How can I pass basic auth credentials to the ksqlDB schema registry client? So, I guess the problem is that the ksqlDB schema registry client is not getting the correct parameters.
This ended up being a fail on my end.
The settings that are described in the docs refer to the confluentinc/cp-ksqldb-server
docker image.
I was using the "plain" confluentinc/ksqldb-server
. It seems for whatever reason, that one does not support passing in basic auth / USER_INFO credentials to the schema registry client, or at the very least I was unable to find out how this should be done.

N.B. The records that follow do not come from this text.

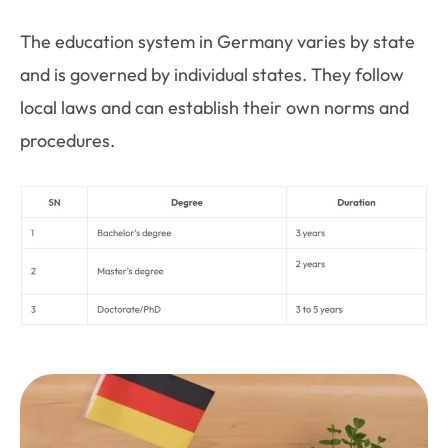
The education system in Germany varies by state
and is governed by individual states. They follow
local laws and can establish their own norms and
procedures.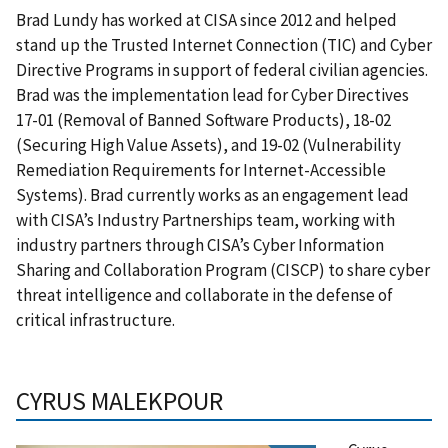
Brad Lundy has worked at CISA since 2012 and helped
stand up the Trusted Internet Connection (TIC) and Cyber
Directive Programs in support of federal civilian agencies.
Brad was the implementation lead for Cyber Directives
17-01 (Removal of Banned Software Products), 18-02
(Securing High Value Assets), and 19-02 (Vulnerability
Remediation Requirements for Internet-Accessible
Systems). Brad currently works as an engagement lead
with CISA’s Industry Partnerships team, working with
industry partners through CISA’s Cyber Information
Sharing and Collaboration Program (CISCP) to share cyber
threat intelligence and collaborate in the defense of
critical infrastructure.
CYRUS MALEKPOUR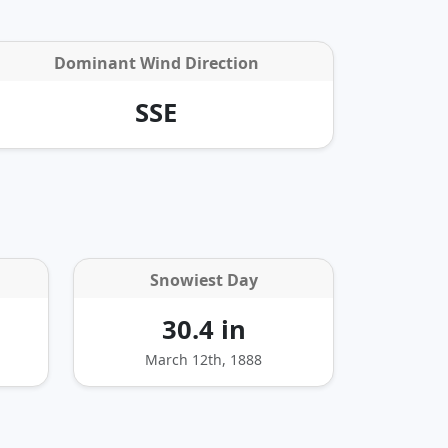
Dominant Wind Direction
SSE
Snowiest Day
30.4 in
March 12th, 1888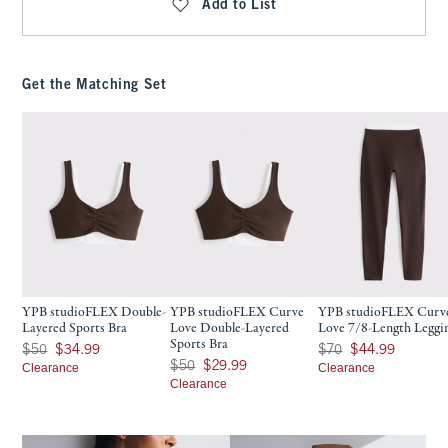
Add to List
Get the Matching Set
YPB studioFLEX Double-
YPB studioFLEX Curve
YPB studioFLEX Curv
Layered Sports Bra
Love Double-Layered
Love 7/8-Length Leggi
Sports Bra
Was $50, now $34.99
Was $70, now $44.99
$50
$34.99
$70
$44.99
Was $50, now $29.99
$50
$29.99
Clearance
Clearance
Clearance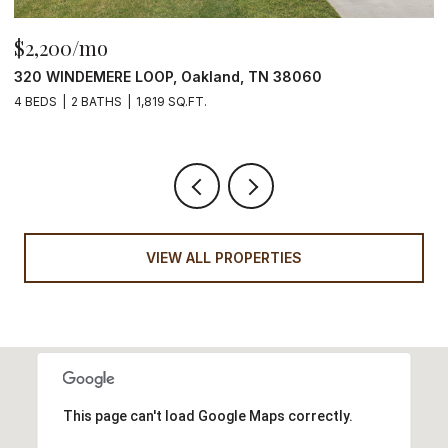
$315,000
111 STONEWALL ST, Memphis, TN 38104
3 BEDS
2 BATHS
2,022 SQ.FT.
VIEW ALL PROPERTIES
This page can't load Google Maps correctly.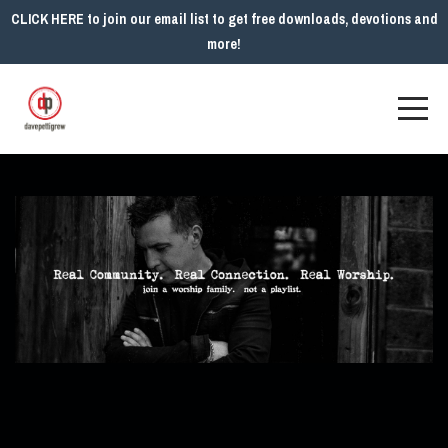
CLICK HERE to join our email list to get free downloads, devotions and
more!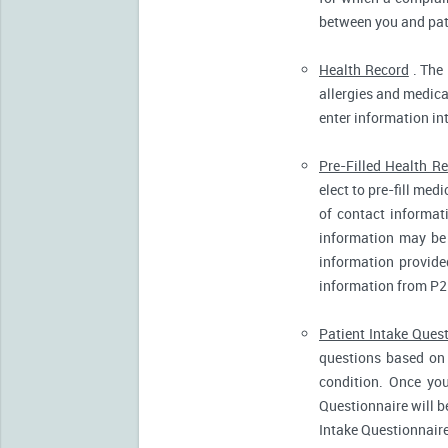
between you and pati
Health Record
. The 
allergies and medicat
enter information in
Pre-Filled Health R
elect to pre-fill me
of contact informat
information may be 
information provide
information from P2
Patient Intake Ques
questions based on 
condition. Once you
Questionnaire will b
Intake Questionnaire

Switching the image used to confluentinc/cp-ksqldb-server:7.5.1
made it so I could create the stream without any issues.
I'll leave this open for a bit longer in case anyone else would like to weigh in. I guess sometimes it helps to just go through the entire process in the head from the beginning.